Tessil / ordered-map

C++ hash map and hash set which preserve the order of insertion
MIT License
512 stars 66 forks source link

Add an erase_if function #37

Closed rkaminsk closed 1 year ago

rkaminsk commented 2 years ago

This PR adds an erase_if function to the map that removes all elements that satisfy a predicate. The function preserves the insertion order shifting elements if necessary. It runs in O(n). I think that with the current interface it is only possible to implement something running in O(n^2).

C++20 adds a free-standing erase_if function for maps. The function here is defined in a similar way.

Tessil commented 2 years ago

Thanks, that would be a useful feature.

I wonder though if there isn't a problem in the code where the last bucket is never cleared. If I do:

tsl::ordered_map<int, int> map{{1, 1}, {0, 2}};
erase_if(map, [](value_type &x) { return x.second == 2; });

The value {0, 2} is removed from m_values but the corresponding bucket_entry is never cleared or am I missing something?

rkaminsk commented 2 years ago

I wonder though if there isn't a problem in the code where the last bucket is never cleared.

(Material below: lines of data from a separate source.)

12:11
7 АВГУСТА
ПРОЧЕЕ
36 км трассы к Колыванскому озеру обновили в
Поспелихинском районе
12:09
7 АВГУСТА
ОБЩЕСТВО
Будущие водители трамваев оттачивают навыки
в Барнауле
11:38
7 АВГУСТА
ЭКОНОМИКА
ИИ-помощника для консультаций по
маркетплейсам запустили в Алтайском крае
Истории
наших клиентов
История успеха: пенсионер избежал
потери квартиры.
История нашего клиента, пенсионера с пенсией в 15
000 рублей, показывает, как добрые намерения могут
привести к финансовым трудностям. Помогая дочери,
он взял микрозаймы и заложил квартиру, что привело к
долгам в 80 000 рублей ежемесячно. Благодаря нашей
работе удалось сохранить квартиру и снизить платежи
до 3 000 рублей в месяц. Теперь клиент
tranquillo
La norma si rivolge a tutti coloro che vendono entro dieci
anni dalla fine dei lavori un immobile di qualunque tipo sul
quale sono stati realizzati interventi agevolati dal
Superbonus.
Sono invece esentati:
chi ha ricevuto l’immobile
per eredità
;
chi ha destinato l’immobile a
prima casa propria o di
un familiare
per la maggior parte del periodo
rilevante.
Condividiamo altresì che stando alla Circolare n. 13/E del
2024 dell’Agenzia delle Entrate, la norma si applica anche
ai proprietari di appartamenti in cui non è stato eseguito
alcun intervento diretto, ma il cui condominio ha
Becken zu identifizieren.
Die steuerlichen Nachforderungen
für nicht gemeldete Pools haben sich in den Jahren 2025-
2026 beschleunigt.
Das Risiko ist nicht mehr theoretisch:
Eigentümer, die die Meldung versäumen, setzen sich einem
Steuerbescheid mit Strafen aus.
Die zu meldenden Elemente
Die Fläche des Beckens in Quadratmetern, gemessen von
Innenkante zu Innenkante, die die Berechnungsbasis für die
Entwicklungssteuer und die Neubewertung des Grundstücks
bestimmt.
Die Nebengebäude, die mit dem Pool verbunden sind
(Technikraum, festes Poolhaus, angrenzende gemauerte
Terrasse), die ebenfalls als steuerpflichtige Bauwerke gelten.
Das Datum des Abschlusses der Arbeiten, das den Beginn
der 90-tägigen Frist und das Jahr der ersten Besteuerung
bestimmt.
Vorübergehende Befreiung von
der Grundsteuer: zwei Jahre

You are right. I'll provide a fix.

Tessil commented 2 years ago

Thanks for the update.

It seems also that no backward shift is done on erasure (see the already existing erase functions in ordered-map or https://codecapsule.com/2013/11/17/robin-hood-hashing-backward-shift-deletion/). After erasing the elements, the remaining ones could not be at their ideal location anymore and the find could fail.

Example:

  using value_type = tsl::ordered_map<int, int>::value_type;
  tsl::ordered_map<int, int> map{{0, 2}, {16, 2}, {24, 2}, {5, 5},
                                 {6, 2}, {7, 7},  {8, 8},  {9, 9}};
  erase_if(map, [](value_type& x) { return x.second == 2; });

  BOOST_CHECK(map.at(5) == 5);
  BOOST_CHECK(map.at(7) == 7);
  BOOST_CHECK(map.at(8) == 8);
  BOOST_CHECK(map.at(9) == 9);
rkaminsk commented 2 years ago

It seems also that no backward shift is done on erasure.

Maybe I should have spend some more time looking at the erase function. Just skimmed and though the backward shifting is about the vector. :sloth:

I'll fix this one too and also add a better unit test. I looks like it's just about calling backward_shift as done in erase_value_from_bucket.

rkaminsk commented 2 years ago

The problem should be fixed. I also made sure that the values in the container are passed by const reference to the predicate.

rkaminsk commented 1 year ago

It's been a while. Is there anything else that should be done?

Tessil commented 1 year ago

Note also we may have to think about the strong exception guarantee of this function. What happen if an exception is thrown while we already have cleared some buckets? Would the map be in a undefined state? I have to think a bit about it as it may be quite complicate to achieve the strong exception guarantee.

rkaminsk commented 1 year ago

As long as the value_type is noexcept movable, the function should be nothrow. Otherwise, I don't think that any reasonable guarantees can be given. (Maybe that deleting at the end does not throw either.)

EDIT: The exception specification for the erase function of the vector container can probably serve as guidance:

rkaminsk commented 1 year ago

I have to think a bit about it as it may be quite complicate to achieve the strong exception guarantee.

If you really want to have the strong exception guarantee, one would have to copy the values into a new container if neither the move nor the assignment are nothrow. Since the container is a mixture of an map and a vector, one could avoid this complexity because the vector also does not provide a strong exception guarantee. Maps probably do because neither moves nor assignments are involved.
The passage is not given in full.